(Collected data)
▽
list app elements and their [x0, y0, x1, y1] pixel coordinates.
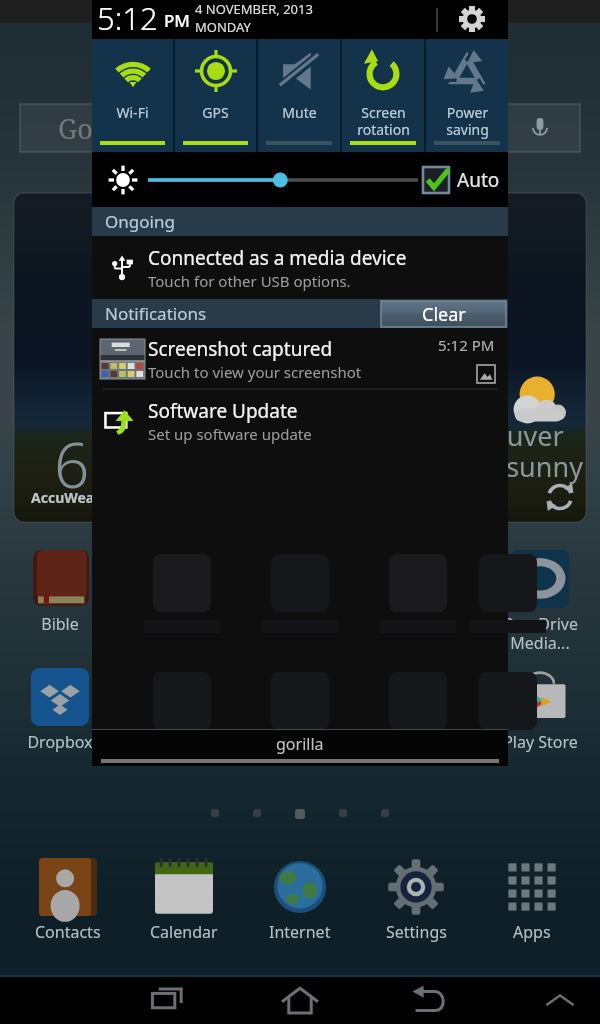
staticText: gorilla	[276, 733, 324, 755]
button[interactable]: Software Update	[92, 390, 508, 452]
staticText: Clear	[422, 302, 466, 327]
staticText: Power saving	[446, 103, 489, 139]
staticText: Connected as a media device	[148, 245, 407, 271]
button[interactable]: Connected as a media device	[92, 236, 508, 299]
button[interactable]: Screen rotation	[342, 39, 424, 152]
button[interactable]: Play Store	[480, 668, 600, 753]
staticText: Auto	[457, 167, 500, 193]
button[interactable]: Clear	[381, 301, 506, 327]
button[interactable]: OverDrive Media...	[480, 550, 600, 654]
staticText: 5:12	[97, 0, 158, 36]
button[interactable]: Apps	[474, 858, 590, 943]
button[interactable]: Auto	[423, 167, 500, 193]
staticText: 5:12 PM	[438, 335, 495, 355]
staticText: °c	[102, 425, 139, 479]
button[interactable]: Dropbox	[0, 668, 120, 753]
staticText: Vancouver	[430, 417, 564, 454]
staticText: Partly sunny	[426, 448, 583, 485]
staticText: 6	[54, 422, 90, 506]
staticText: Software Update	[148, 398, 298, 424]
button[interactable]: Home	[254, 977, 346, 1024]
staticText: OverDrive Media...	[502, 613, 578, 654]
button[interactable]: Contacts	[10, 858, 126, 943]
staticText: Apps	[513, 921, 551, 943]
staticText: Notifications	[105, 302, 207, 325]
staticText: Play Store	[503, 731, 578, 753]
staticText: Bible	[41, 613, 79, 635]
staticText: 4 NOVEMBER, 2013	[195, 0, 313, 18]
button[interactable]: Calendar	[126, 858, 242, 943]
button[interactable]: GPS	[175, 39, 256, 152]
staticText: Ongoing	[105, 210, 175, 233]
button[interactable]: Settings	[459, 6, 485, 32]
staticText: Internet	[269, 921, 331, 943]
button[interactable]: Wi-Fi	[92, 39, 173, 152]
staticText: Touch for other USB options.	[148, 271, 351, 291]
staticText: GPS	[202, 103, 229, 122]
staticText: Touch to view your screenshot	[148, 362, 362, 382]
button[interactable]: Power saving	[426, 39, 508, 152]
staticText: Set up software update	[148, 424, 312, 444]
staticText: PM	[164, 9, 190, 32]
button[interactable]: Recent apps	[124, 977, 216, 1024]
staticText: MONDAY	[195, 18, 251, 36]
staticText: AccuWeather.com	[31, 488, 156, 507]
button[interactable]: gorilla	[92, 729, 508, 766]
button[interactable]: Mute	[258, 39, 340, 152]
staticText: Screen rotation	[357, 103, 410, 139]
staticText: Calendar	[150, 921, 218, 943]
button[interactable]: Bible	[0, 550, 120, 635]
button[interactable]: Screenshot captured	[92, 328, 508, 390]
staticText: Contacts	[35, 921, 101, 943]
button[interactable]: Back	[384, 977, 476, 1024]
button[interactable]	[148, 169, 418, 191]
button[interactable]: Hide keyboard	[514, 977, 600, 1024]
staticText: Wi-Fi	[116, 103, 149, 122]
staticText: Settings	[386, 921, 447, 943]
button[interactable]: Internet	[242, 858, 358, 943]
button[interactable]: Settings	[358, 858, 474, 943]
staticText: Screenshot captured	[148, 336, 333, 362]
staticText: Google	[58, 110, 146, 147]
button[interactable]: Google	[20, 104, 580, 152]
staticText: Mute	[282, 103, 317, 122]
staticText: Dropbox	[27, 731, 93, 753]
△
WHAT TO WORK ON :: Please repeat every record above exactly, leaving the pictures out.

EXERCISE RESULT ::
list app elements and their [x0, y0, x1, y1] pixel coordinates.
staticText: gorilla	[276, 733, 324, 755]
button[interactable]: Software Update	[92, 390, 508, 452]
staticText: Clear	[422, 302, 466, 327]
staticText: Power saving	[446, 103, 489, 139]
staticText: Connected as a media device	[148, 245, 407, 271]
button[interactable]: Connected as a media device	[92, 236, 508, 299]
button[interactable]: Screen rotation	[342, 39, 424, 152]
button[interactable]: Play Store	[480, 668, 600, 753]
staticText: Auto	[457, 167, 500, 193]
button[interactable]: Clear	[381, 301, 506, 327]
button[interactable]: OverDrive Media...	[480, 550, 600, 654]
staticText: 5:12	[97, 0, 158, 36]
button[interactable]: Apps	[474, 858, 590, 943]
button[interactable]: Auto	[423, 167, 500, 193]
staticText: 5:12 PM	[438, 335, 495, 355]
staticText: °c	[102, 425, 139, 479]
button[interactable]: Dropbox	[0, 668, 120, 753]
staticText: Vancouver	[430, 417, 564, 454]
staticText: Partly sunny	[426, 448, 583, 485]
staticText: 6	[54, 422, 90, 506]
staticText: Software Update	[148, 398, 298, 424]
button[interactable]: Home	[254, 977, 346, 1024]
staticText: OverDrive Media...	[502, 613, 578, 654]
button[interactable]: Contacts	[10, 858, 126, 943]
staticText: Apps	[513, 921, 551, 943]
staticText: Notifications	[105, 302, 207, 325]
staticText: Play Store	[503, 731, 578, 753]
staticText: Bible	[41, 613, 79, 635]
staticText: 4 NOVEMBER, 2013	[195, 0, 313, 18]
button[interactable]: Calendar	[126, 858, 242, 943]
button[interactable]: GPS	[175, 39, 256, 152]
staticText: Ongoing	[105, 210, 175, 233]
button[interactable]: Settings	[459, 6, 485, 32]
staticText: Internet	[269, 921, 331, 943]
button[interactable]: Wi-Fi	[92, 39, 173, 152]
staticText: Touch for other USB options.	[148, 271, 351, 291]
staticText: GPS	[202, 103, 229, 122]
staticText: Touch to view your screenshot	[148, 362, 362, 382]
button[interactable]: Power saving	[426, 39, 508, 152]
staticText: Set up software update	[148, 424, 312, 444]
staticText: PM	[164, 9, 190, 32]
button[interactable]: Recent apps	[124, 977, 216, 1024]
staticText: MONDAY	[195, 18, 251, 36]
staticText: AccuWeather.com	[31, 488, 156, 507]
button[interactable]: gorilla	[92, 729, 508, 766]
button[interactable]: Mute	[258, 39, 340, 152]
staticText: Screen rotation	[357, 103, 410, 139]
staticText: Calendar	[150, 921, 218, 943]
button[interactable]: Bible	[0, 550, 120, 635]
button[interactable]: Screenshot captured	[92, 328, 508, 390]
staticText: Contacts	[35, 921, 101, 943]
button[interactable]: Back	[384, 977, 476, 1024]
button[interactable]	[148, 169, 418, 191]
button[interactable]: Hide keyboard	[514, 977, 600, 1024]
staticText: Wi-Fi	[116, 103, 149, 122]
staticText: Settings	[386, 921, 447, 943]
button[interactable]: Internet	[242, 858, 358, 943]
button[interactable]: Settings	[358, 858, 474, 943]
staticText: Screenshot captured	[148, 336, 333, 362]
staticText: Google	[58, 110, 146, 147]
button[interactable]: Google	[20, 104, 580, 152]
staticText: Mute	[282, 103, 317, 122]
staticText: Dropbox	[27, 731, 93, 753]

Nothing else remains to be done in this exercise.